L'ID centralisé semble toujours simple au début, mais je reviens sans cesse à l'échange caché...
Les utilisateurs bénéficient de la commodité, tandis que le système concentre discrètement le risque...
Une fois qu'une trop grande quantité de données personnelles est regroupée au même endroit, la commodité peut se transformer en risque de violation, en profilage et en contrôle silencieux...
C'est pourquoi SIGN m'intéresse davantage en tant qu'infrastructure de confidentialité qu'en tant qu'histoire d'identité supplémentaire...
Ce qui se distingue, c'est le modèle hybride...
Le protocole Sign prend en charge des attestations publiques, privées et hybrides, utilise des schémas pour structurer les revendications et permet la vérification sans forcer toutes les données sous-jacentes à être entièrement visibles au public...
Il prend également en charge les références onchain avec stockage offchain lorsque la confidentialité, le coût ou la taille des charges rendent la divulgation complète onchain un choix de conception peu judicieux...
La vraie question est de savoir si cet équilibre reste utilisable à grande échelle...

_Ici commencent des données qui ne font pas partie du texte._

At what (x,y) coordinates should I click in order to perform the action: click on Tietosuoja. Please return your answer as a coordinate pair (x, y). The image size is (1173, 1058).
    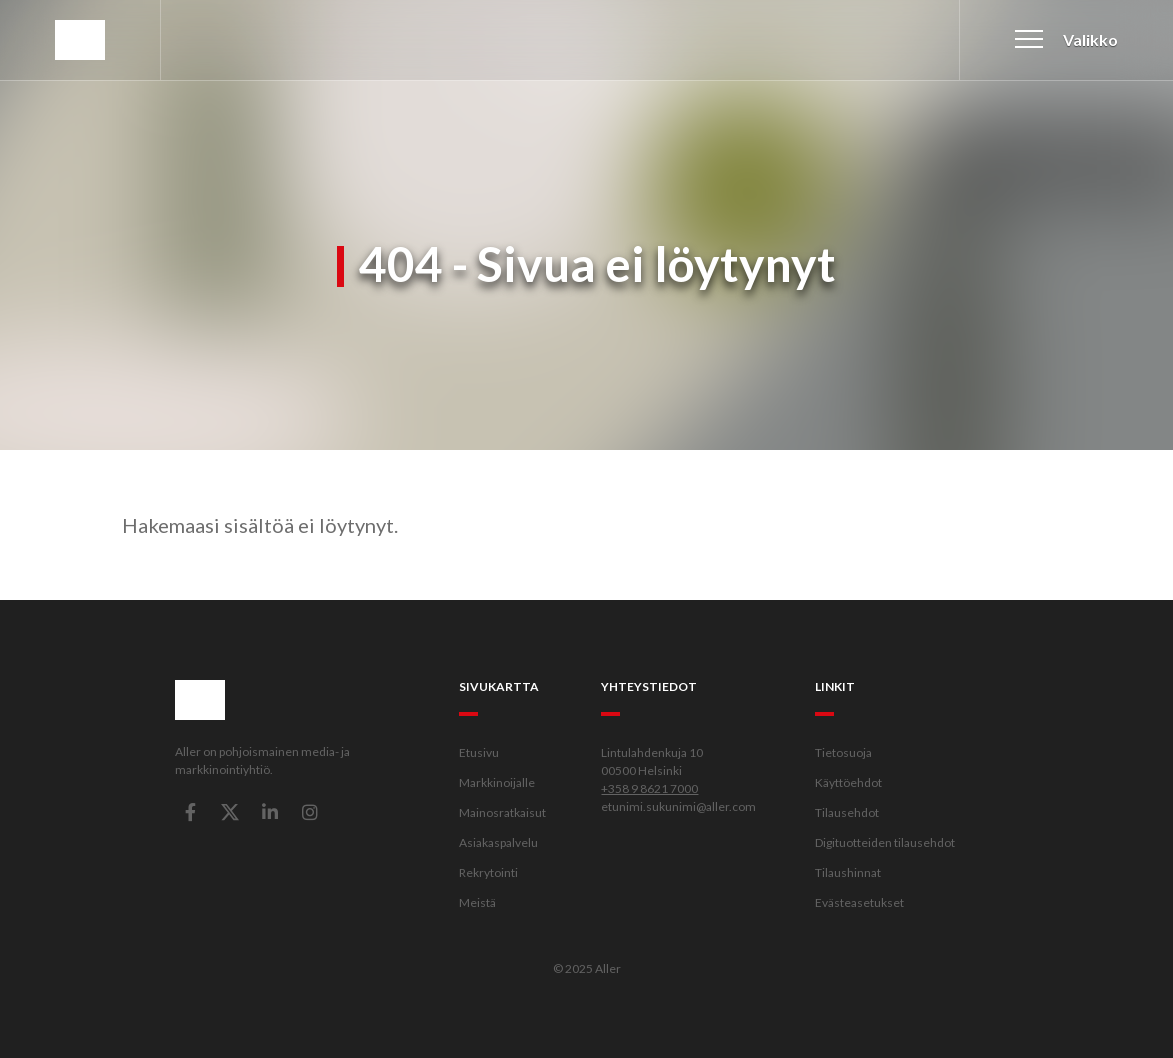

Les systèmes de confidentialité semblent souvent élégants en théorie, mais les normes de gouvernance, la confiance des vérificateurs et l'adoption des développeurs décident s'ils deviennent une infrastructure routinière ou restent une idée technique forte...
Je vais surveiller les intégrations répétées, le flux réel de certificats à travers de véritables flux de travail, et si la divulgation sélective devient normale au lieu d'être de niche...
Si ce changement se produit, c'est là que le véritable signal commence...
Les institutions choisiraient-elles encore ce modèle une fois que la mise en œuvre devient plus difficile ?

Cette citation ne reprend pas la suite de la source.